Entries taken from a collection:
◇ ◇ ◇ ◇
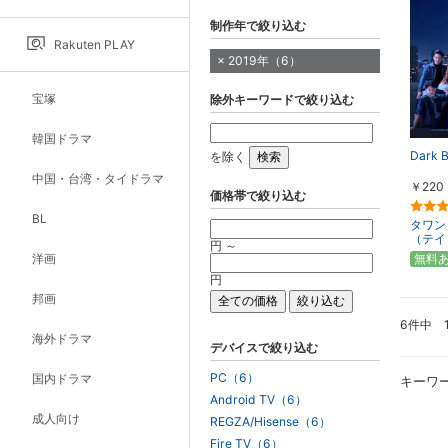
制作年で絞り込む
Rakuten PLAY
2019年（6）
宝塚
除外キーワードで絞り込む
韓国ドラマ
Dark B
を除く
中国・台湾・タイドラマ
￥220
価格帯で絞り込む
BL
タワン
（テイ
円 ～
洋画
無料
円
邦画
6件中 
海外ドラマ
デバイスで絞り込む
PC（6）
国内ドラマ
キーワ
Android TV（6）
成人向け
REGZA/Hisense（6）
Fire TV（6）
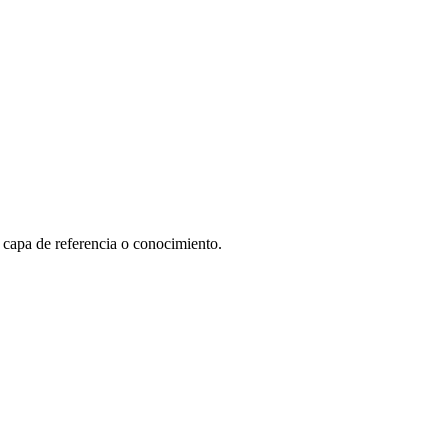
a capa de referencia o conocimiento.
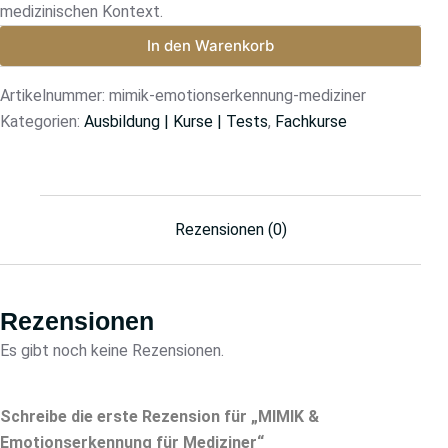
medizinischen Kontext.
In den Warenkorb
Artikelnummer:
mimik-emotionserkennung-mediziner
Kategorien:
Ausbildung | Kurse | Tests
,
Fachkurse
Rezensionen (0)
Rezensionen
Es gibt noch keine Rezensionen.
Schreibe die erste Rezension für „MIMIK &
Emotionserkennung für Mediziner“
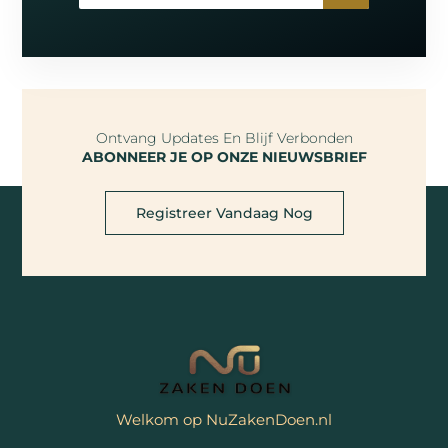
Ontvang Updates En Blijf Verbonden
ABONNEER JE OP ONZE NIEUWSBRIEF
Registreer Vandaag Nog
Welkom op NuZakenDoen.nl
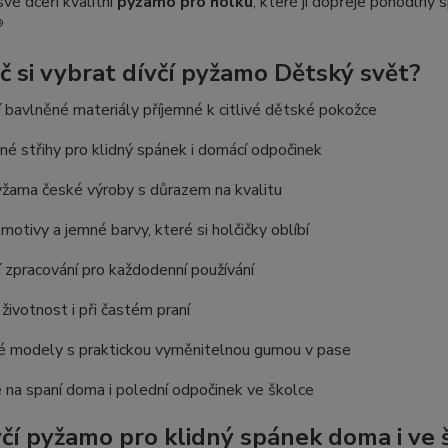
vé dceři kvalitní
pyžamo pro holku
, které jí dopřeje pohodlný

č si vybrat dívčí pyžamo Dětský svět?
í bavlněné materiály příjemné k citlivé dětské pokožce
é střihy pro klidný spánek i domácí odpočinek
yžama české výroby s důrazem na kvalitu
motivy a jemné barvy, které si holčičky oblíbí
í zpracování pro každodenní používání
životnost i při častém praní
é modely s praktickou vyměnitelnou gumou v pase
na spaní doma i polední odpočinek ve školce
včí pyžamo pro klidný spánek doma i ve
◇ ◇ ◇ ◇
■ Exercise aim:
Check each line above for "doma" and please state only how many have it.

■ Your solution:
2